§ **Source material**
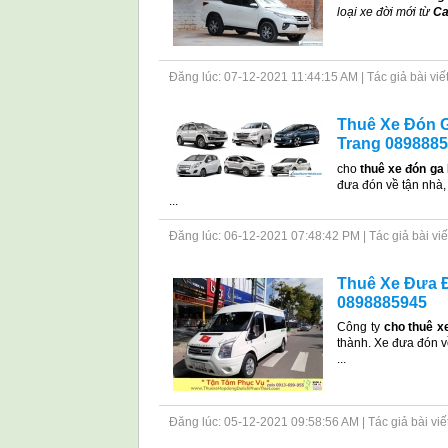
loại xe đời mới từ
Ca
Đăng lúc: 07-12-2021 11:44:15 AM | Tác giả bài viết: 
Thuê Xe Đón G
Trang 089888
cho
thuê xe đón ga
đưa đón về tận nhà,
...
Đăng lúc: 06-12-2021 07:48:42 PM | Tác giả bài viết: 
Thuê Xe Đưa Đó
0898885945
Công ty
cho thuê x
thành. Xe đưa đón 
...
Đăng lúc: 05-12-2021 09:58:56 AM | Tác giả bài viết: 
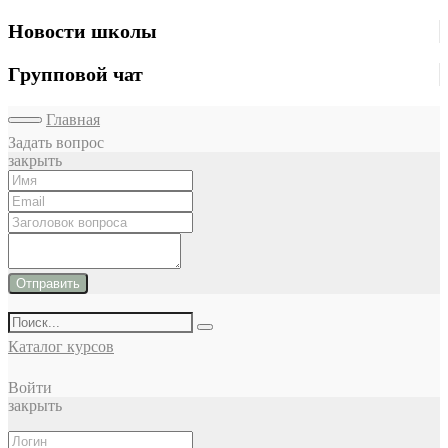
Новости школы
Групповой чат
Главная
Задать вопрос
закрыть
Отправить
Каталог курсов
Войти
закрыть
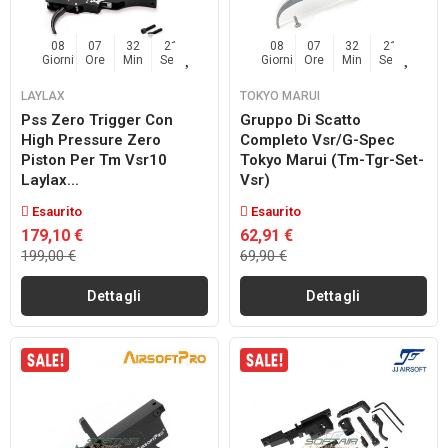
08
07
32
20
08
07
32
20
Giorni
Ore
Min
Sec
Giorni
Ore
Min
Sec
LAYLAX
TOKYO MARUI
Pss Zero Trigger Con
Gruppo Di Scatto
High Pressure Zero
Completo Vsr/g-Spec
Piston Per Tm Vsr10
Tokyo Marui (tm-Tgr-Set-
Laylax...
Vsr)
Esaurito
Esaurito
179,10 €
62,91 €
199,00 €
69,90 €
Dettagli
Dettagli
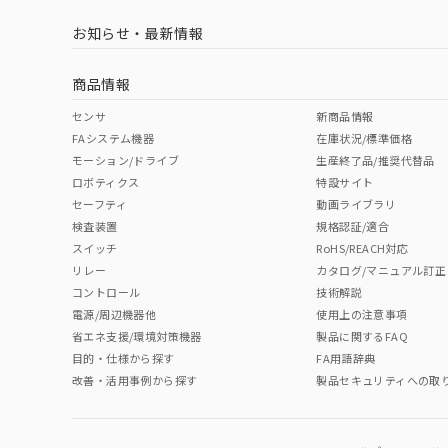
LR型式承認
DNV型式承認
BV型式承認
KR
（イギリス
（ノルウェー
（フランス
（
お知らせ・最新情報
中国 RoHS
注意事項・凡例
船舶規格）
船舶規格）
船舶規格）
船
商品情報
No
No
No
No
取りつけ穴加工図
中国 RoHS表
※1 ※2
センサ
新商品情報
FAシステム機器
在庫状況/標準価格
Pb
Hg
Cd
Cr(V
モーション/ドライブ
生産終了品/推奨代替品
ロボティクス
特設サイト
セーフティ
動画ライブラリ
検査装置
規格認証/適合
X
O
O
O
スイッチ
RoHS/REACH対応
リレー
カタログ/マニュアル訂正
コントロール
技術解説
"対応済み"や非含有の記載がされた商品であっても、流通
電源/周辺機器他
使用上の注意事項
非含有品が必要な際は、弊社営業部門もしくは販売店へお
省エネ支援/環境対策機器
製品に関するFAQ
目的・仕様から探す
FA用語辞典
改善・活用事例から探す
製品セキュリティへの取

§ **About this exercise**
The listing above must be restated word for word. Its pictures are to be left out.

§ **Solution to this exercise**
loại xe đời mới từ
Ca
Đăng lúc: 07-12-2021 11:44:15 AM | Tác giả bài viết: 
Thuê Xe Đón G
Trang 089888
cho
thuê xe đón ga
đưa đón về tận nhà,
...
Đăng lúc: 06-12-2021 07:48:42 PM | Tác giả bài viết: 
Thuê Xe Đưa Đó
0898885945
Công ty
cho thuê x
thành. Xe đưa đón 
...
Đăng lúc: 05-12-2021 09:58:56 AM | Tác giả bài viết: 
Новости школы
Групповой чат
Главная
Задать вопрос
закрыть
Отправить
Каталог курсов
Войти
закрыть
08
07
32
20
08
07
32
20
Giorni
Ore
Min
Sec
Giorni
Ore
Min
Sec
LAYLAX
TOKYO MARUI
Pss Zero Trigger Con
Gruppo Di Scatto
High Pressure Zero
Completo Vsr/g-Spec
Piston Per Tm Vsr10
Tokyo Marui (tm-Tgr-Set-
Laylax...
Vsr)
Esaurito
Esaurito
179,10 €
62,91 €
199,00 €
69,90 €
Dettagli
Dettagli
LR型式承認
DNV型式承認
BV型式承認
KR
（イギリス
（ノルウェー
（フランス
（
お知らせ・最新情報
中国 RoHS
注意事項・凡例
船舶規格）
船舶規格）
船舶規格）
船
商品情報
No
No
No
No
取りつけ穴加工図
中国 RoHS表
※1 ※2
センサ
新商品情報
FAシステム機器
在庫状況/標準価格
Pb
Hg
Cd
Cr(V
モーション/ドライブ
生産終了品/推奨代替品
ロボティクス
特設サイト
セーフティ
動画ライブラリ
検査装置
規格認証/適合
X
O
O
O
スイッチ
RoHS/REACH対応
リレー
カタログ/マニュアル訂正
コントロール
技術解説
"対応済み"や非含有の記載がされた商品であっても、流通
電源/周辺機器他
使用上の注意事項
非含有品が必要な際は、弊社営業部門もしくは販売店へお
省エネ支援/環境対策機器
製品に関するFAQ
目的・仕様から探す
FA用語辞典
改善・活用事例から探す
製品セキュリティへの取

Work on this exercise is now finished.